Il faisait chaud, j’allais ouvrir la fenêtre de la chambre où je venais de faire une sieste, «un petit somme» comme disait ma grand-mère. Cette expression faite de ce mot un peu désuet et de cet adjectif affectueux, cette expression «un p’tit somme», ressemblait à ma grand-mère, dans ce qu’elle trimbalait de légèreté, de mine de rien, de pas de souci. Tu te souviens-toi de cette expression que Mémé employait? Mais enfin, tu sais bien que je ne l’ai pas connue ta grand-mère. Et là, je m’arrête net, ma tête se tourne du côté de mon épaule gauche, mon regard est incliné vers le sol et je reste là, de dos, immobile, perdue dans le passé, dans mes pensées, dans ma mémoire. Puis je me retourne lentement vers lui: Ah oui c’est vrai, je t’ai rencontré juste après sa mort, après son entrée dans «le grand somme», en somme. Tu souris, tu ris, tu répètes dans le grand somme en somme et tu ajoutes, ah oui ça sonne!

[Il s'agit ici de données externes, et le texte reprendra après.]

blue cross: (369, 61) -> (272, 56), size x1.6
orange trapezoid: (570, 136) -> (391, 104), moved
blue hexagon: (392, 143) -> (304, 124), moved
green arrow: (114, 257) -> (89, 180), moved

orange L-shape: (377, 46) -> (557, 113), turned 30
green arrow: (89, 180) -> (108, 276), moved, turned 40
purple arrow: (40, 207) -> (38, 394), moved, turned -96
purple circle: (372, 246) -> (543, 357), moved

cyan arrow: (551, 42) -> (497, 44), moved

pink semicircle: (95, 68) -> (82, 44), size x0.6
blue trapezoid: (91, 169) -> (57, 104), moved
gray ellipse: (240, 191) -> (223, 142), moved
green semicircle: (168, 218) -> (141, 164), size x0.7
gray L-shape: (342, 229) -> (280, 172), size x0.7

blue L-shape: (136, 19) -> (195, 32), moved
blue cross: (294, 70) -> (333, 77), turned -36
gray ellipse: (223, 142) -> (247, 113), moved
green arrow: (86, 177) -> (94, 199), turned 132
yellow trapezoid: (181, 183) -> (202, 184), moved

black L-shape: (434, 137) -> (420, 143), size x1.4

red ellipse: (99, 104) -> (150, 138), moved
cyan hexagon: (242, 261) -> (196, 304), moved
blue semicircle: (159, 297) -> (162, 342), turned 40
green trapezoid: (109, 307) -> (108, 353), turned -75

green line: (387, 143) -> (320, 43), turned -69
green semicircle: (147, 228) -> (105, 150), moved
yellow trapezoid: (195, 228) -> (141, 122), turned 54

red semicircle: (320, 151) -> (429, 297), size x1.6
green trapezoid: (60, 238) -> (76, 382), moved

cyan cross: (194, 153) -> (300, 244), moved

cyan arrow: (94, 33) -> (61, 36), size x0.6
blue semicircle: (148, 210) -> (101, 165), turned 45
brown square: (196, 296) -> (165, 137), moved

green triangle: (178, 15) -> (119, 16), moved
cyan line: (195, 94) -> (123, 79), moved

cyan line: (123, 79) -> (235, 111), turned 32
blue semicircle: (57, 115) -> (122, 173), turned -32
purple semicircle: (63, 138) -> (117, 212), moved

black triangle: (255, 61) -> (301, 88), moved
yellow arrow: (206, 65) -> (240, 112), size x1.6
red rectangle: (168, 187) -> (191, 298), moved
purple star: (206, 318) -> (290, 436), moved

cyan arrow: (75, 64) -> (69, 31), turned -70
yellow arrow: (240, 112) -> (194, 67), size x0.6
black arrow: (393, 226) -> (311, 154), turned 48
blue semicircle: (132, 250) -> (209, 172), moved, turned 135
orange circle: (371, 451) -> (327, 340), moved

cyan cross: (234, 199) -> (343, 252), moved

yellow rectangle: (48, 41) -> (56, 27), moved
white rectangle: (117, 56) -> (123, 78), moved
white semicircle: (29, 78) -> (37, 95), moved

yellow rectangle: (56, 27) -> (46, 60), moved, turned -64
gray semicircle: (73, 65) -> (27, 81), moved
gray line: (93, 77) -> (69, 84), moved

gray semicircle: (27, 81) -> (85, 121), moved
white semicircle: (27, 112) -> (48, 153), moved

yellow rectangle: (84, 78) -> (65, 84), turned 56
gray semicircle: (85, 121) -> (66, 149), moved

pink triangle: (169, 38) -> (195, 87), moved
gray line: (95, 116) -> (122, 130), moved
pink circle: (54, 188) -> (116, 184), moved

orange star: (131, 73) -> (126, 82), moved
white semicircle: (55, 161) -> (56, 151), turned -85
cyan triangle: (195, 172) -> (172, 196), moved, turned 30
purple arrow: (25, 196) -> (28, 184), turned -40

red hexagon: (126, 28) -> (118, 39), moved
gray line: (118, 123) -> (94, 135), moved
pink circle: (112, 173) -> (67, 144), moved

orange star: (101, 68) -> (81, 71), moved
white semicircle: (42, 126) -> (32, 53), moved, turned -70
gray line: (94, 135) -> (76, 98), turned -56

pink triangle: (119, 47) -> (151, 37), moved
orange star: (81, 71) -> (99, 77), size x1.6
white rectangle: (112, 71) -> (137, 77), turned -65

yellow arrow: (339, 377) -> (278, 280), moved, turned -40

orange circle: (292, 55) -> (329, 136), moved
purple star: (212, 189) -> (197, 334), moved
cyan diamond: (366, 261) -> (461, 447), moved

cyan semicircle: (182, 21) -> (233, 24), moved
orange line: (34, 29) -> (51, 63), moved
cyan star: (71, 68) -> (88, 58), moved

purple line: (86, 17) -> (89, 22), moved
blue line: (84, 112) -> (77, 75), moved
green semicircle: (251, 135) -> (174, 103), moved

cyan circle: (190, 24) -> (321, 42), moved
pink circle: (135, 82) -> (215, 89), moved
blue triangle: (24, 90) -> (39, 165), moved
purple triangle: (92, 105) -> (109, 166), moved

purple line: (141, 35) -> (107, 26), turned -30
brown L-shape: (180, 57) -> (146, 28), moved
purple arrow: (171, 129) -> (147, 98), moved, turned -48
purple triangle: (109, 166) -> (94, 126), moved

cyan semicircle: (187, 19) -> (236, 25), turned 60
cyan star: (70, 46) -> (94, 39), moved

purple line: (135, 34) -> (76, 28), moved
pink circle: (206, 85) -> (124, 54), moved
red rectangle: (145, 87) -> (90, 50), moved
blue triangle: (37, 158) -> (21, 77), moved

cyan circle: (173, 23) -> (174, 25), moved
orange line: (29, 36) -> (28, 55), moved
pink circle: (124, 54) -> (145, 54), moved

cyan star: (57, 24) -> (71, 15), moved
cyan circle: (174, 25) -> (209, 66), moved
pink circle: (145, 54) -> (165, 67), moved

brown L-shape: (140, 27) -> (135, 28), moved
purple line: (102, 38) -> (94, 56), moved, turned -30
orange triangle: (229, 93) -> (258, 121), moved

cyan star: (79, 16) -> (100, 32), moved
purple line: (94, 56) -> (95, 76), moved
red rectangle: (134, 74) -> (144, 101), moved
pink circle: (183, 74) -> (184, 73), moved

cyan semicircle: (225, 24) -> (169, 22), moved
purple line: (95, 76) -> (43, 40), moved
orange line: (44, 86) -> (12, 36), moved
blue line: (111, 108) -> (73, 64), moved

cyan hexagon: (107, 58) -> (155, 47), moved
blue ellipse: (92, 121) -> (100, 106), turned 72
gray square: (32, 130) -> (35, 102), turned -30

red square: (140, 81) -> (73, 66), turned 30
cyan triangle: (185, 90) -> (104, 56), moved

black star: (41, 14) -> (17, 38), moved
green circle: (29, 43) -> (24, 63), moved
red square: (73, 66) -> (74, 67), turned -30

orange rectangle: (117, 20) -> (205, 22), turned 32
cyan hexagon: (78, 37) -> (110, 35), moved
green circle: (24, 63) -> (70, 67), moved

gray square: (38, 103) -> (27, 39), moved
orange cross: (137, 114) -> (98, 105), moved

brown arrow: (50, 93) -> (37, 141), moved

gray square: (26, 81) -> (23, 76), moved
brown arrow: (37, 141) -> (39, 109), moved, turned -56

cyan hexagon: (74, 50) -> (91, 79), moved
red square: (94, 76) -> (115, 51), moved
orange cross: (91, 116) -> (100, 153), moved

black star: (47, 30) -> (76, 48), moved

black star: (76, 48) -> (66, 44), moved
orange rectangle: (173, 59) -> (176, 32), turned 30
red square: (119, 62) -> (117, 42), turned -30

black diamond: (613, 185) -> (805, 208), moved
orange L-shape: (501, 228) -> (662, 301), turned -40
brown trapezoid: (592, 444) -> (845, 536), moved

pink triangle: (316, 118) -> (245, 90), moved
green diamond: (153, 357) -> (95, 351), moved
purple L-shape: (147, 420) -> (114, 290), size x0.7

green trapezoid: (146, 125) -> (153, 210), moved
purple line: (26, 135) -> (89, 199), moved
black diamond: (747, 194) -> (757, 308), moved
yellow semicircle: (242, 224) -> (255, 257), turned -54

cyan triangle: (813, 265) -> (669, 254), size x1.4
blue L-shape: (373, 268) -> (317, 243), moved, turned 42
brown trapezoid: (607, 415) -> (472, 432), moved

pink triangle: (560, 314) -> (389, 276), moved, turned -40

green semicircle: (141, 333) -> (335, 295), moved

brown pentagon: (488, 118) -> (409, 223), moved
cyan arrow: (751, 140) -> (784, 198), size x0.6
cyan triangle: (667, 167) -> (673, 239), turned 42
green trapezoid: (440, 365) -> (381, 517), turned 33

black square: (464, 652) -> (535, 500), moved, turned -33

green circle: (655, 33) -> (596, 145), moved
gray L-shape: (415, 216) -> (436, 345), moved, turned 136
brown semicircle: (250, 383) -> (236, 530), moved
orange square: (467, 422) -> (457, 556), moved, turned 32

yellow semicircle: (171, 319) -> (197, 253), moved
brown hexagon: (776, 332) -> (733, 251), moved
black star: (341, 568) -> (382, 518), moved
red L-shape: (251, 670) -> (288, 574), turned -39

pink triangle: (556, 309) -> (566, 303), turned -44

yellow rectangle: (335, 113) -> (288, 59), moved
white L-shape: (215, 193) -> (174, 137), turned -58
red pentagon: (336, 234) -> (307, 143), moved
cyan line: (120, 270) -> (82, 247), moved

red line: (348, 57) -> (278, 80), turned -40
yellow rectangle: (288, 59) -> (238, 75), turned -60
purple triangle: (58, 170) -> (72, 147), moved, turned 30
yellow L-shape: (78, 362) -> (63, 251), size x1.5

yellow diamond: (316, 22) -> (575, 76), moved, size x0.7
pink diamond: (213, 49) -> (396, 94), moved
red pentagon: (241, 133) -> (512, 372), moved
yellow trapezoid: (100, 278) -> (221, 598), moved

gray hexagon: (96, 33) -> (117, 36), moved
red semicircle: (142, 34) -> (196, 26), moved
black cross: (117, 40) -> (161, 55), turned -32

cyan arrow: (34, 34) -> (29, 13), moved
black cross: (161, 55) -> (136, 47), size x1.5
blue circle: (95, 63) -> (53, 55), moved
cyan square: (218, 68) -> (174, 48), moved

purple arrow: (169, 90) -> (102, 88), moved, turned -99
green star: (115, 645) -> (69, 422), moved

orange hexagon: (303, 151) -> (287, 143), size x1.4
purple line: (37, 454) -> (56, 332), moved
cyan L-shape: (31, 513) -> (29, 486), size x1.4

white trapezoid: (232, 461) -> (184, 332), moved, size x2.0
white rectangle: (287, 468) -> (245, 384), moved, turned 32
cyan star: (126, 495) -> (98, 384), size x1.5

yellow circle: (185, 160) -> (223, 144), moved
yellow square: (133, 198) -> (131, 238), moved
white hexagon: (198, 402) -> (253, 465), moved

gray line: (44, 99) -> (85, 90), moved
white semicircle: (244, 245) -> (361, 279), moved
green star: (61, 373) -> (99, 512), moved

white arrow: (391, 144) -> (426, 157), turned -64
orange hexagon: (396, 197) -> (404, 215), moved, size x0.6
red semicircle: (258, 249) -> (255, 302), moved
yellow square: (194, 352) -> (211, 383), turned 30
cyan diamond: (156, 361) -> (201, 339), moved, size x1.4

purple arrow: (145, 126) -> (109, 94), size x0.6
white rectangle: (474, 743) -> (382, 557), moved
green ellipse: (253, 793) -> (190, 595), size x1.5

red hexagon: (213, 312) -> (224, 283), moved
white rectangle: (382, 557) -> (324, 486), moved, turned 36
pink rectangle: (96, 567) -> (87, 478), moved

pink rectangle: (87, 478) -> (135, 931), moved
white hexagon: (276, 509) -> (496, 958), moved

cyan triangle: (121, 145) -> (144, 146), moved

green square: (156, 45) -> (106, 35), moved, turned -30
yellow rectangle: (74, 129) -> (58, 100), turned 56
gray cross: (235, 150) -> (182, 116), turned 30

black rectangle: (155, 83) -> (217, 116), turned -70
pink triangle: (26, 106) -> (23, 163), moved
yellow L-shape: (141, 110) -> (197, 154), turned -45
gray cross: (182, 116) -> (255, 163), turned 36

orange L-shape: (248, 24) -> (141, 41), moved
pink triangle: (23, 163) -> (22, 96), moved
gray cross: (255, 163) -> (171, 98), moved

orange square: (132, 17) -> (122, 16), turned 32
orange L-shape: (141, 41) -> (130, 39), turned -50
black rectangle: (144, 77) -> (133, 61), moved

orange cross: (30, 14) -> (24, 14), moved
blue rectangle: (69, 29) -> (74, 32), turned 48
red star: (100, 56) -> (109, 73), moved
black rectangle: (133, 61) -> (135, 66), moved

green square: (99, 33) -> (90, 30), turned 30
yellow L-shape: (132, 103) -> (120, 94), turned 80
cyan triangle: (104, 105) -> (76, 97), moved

Va savoir pourquoi à ce moment là, alors que tout était fini entre nous, que nous venions de divorcer, que nous étions justement en train de déménager, de nous répartir nos affaires, j’ai eu envie de te dire, tu sais je t’aime, je n’arrive pas à te le dire ou je ne veux pas te le dire mais je sais que je t’aime parce que je le crie dans mes rêves. Et là, toujours à la même place, figée, je tripote ma clavicule, je la serre entre mes doigts, je m’accroche à elle. Ce geste familier me recentre, m’aligne, il me donne du courage, je sais que je t’aime, je n’arrive pas à te le dire ou je ne veux pas te le dire mais je sais que je t’aime, je le crie dans mes rêves, dans mes rêves, dans mes rêves, dans mes rêves, dans mon cauchemar.
Bon alors, la penderie tu la prends? Tu en auras besoin, pour tes pulls, tes pantalons, tes robes, les draps, les serviettes, tu peux même y stoker ta valise en haut et tes chaussures en bas, c’est pratique, hein? Ah non! les draps je n’en veux pas, tout beaux qu’ils soient, je n’en veux pas! Ok d’accord, pas de souci, je les prends. Je suis étonnée de la facilité avec laquelle il s’empare de nos draps et les range dans un sac Tati acheté pour l’occasion. Et je l’imagine une fois chez lui, là-bas, en Australie, les ranger bien pliés, dans une housse sous vide jusqu’à ce qu’il en ait besoin pour le lit d’un.e ami.e ou même le sien.
A la fin de la semaine nous sommes contents du travail abattu, du rangement effectué, du tri équilibré, de la somme partagée. Prêts pour de nouvelles aventures, la vie devant nous. Au moment de nous quitter, le sourire aux lèvres, nous nous embrassons chaleureusement, amicalement, fraternellement. Et dans le plus grand silence, en mon for intérieur, je hurle: quand je mourrai, j’espère que tu seras à côté de moi, que tu me tiendras la main, alors je n’aurai pas peur, je serai confiante, je partirai le cœur léger, remplie de joie, d’amour, de toi.
Bon ben voilà on y est, prends soin de toi. Oui, prends soin de toi. Et nous partons chacun dans notre direction. Le ciel est au dessus de nos têtes, le sol est sous nos pieds. Tout va bien.
Comme c’est beau Cécile – J’ai presqu’envie de pleurer de cette scène de rupture où il y a tant d’amour – Ce déchirement en soi, avec l’autre, pour l’autre – Et ce lien avec la grand mère, le sommeil et les rêves. C’est tellement vrai ces sentiments qui nous traversent en même temps. Bravo.
Merci Clarence merci
Hâte de savoir comme ton elle et lui vont se débrouiller, eux!
Oui c’est très réaliste, même si cette expression ne veut rien dire. On se demande comment tu as fait le choix du temps utilisé, on imagine cette scène en fait au présent, un peu comme dans l’exercice P8 Juliet pour que tout soit encore plus brut et indistinct à la fois, et on voit pourtant que tu as fait le choix parfois du passé.
Par chez nous, un p’tit somme c’est une expression familière pour parler d’une petit sieste.